Input for this task:
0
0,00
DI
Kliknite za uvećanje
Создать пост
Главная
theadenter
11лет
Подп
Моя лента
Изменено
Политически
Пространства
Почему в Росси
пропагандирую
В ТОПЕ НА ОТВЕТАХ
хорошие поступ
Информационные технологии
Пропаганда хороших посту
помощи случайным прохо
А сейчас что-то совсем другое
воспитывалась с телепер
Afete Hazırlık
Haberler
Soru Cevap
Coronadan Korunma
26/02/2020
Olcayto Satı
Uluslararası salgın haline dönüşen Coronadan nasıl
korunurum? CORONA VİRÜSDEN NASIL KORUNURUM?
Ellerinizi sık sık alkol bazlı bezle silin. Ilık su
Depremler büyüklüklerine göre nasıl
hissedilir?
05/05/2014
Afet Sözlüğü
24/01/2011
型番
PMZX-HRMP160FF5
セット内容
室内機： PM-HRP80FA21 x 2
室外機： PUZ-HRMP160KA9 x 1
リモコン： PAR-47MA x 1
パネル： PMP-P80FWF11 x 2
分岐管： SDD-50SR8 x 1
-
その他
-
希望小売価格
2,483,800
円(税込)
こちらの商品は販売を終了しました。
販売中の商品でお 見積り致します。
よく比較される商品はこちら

...

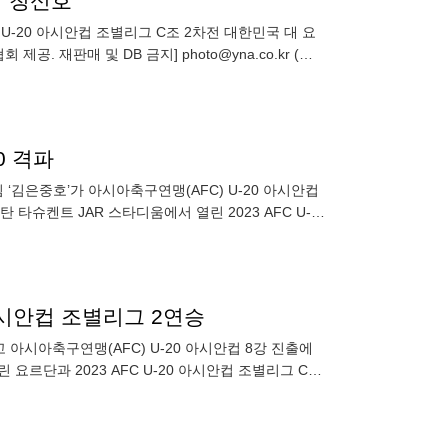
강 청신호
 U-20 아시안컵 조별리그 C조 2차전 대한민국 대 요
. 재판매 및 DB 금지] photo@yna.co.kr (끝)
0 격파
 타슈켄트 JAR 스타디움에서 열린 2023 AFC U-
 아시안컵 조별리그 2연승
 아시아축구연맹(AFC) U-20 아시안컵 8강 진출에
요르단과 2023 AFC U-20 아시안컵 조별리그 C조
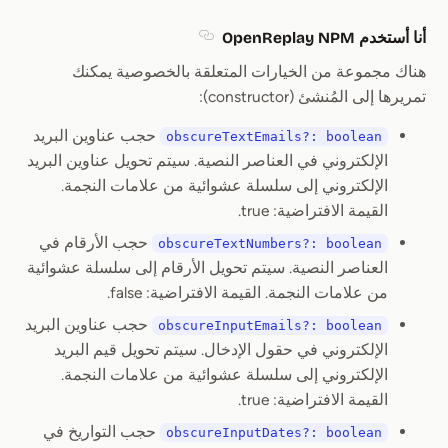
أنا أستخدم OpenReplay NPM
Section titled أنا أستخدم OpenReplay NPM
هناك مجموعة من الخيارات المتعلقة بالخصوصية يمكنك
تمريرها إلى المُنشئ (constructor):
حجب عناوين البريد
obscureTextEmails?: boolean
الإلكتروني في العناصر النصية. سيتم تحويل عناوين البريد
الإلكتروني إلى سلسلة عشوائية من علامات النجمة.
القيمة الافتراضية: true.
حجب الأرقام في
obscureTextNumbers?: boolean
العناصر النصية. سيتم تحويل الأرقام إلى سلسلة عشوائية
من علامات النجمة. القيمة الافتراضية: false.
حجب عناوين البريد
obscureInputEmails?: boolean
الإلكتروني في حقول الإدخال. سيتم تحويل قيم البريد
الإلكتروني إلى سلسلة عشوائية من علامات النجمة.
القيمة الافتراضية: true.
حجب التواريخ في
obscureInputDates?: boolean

* * *

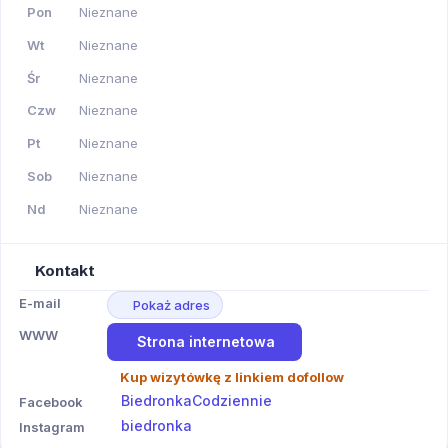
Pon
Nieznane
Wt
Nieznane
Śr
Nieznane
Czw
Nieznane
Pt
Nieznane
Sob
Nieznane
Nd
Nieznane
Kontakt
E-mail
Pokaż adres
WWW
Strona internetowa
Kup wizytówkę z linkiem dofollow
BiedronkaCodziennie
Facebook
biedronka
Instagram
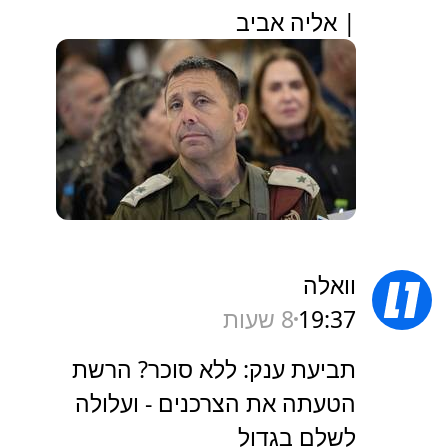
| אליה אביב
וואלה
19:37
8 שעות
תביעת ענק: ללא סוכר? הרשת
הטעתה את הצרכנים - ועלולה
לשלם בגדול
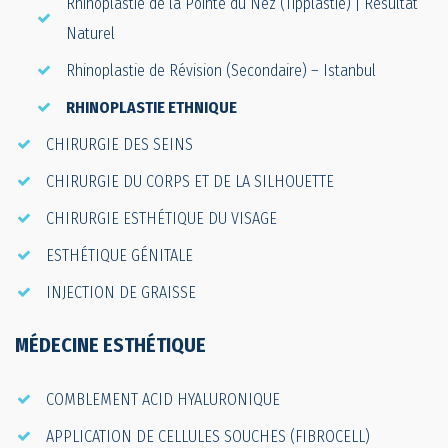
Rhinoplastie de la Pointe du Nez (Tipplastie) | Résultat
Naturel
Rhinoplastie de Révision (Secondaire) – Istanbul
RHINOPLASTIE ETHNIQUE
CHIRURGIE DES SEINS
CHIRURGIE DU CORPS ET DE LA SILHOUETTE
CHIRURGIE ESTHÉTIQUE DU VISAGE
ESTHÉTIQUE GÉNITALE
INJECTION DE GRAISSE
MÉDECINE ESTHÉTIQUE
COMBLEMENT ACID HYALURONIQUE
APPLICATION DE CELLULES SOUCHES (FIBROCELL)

What the task asks: Exactly how many lines of the data include the word "ESTHÉTIQUE"? Reply with that number only.

Exercise answer: 3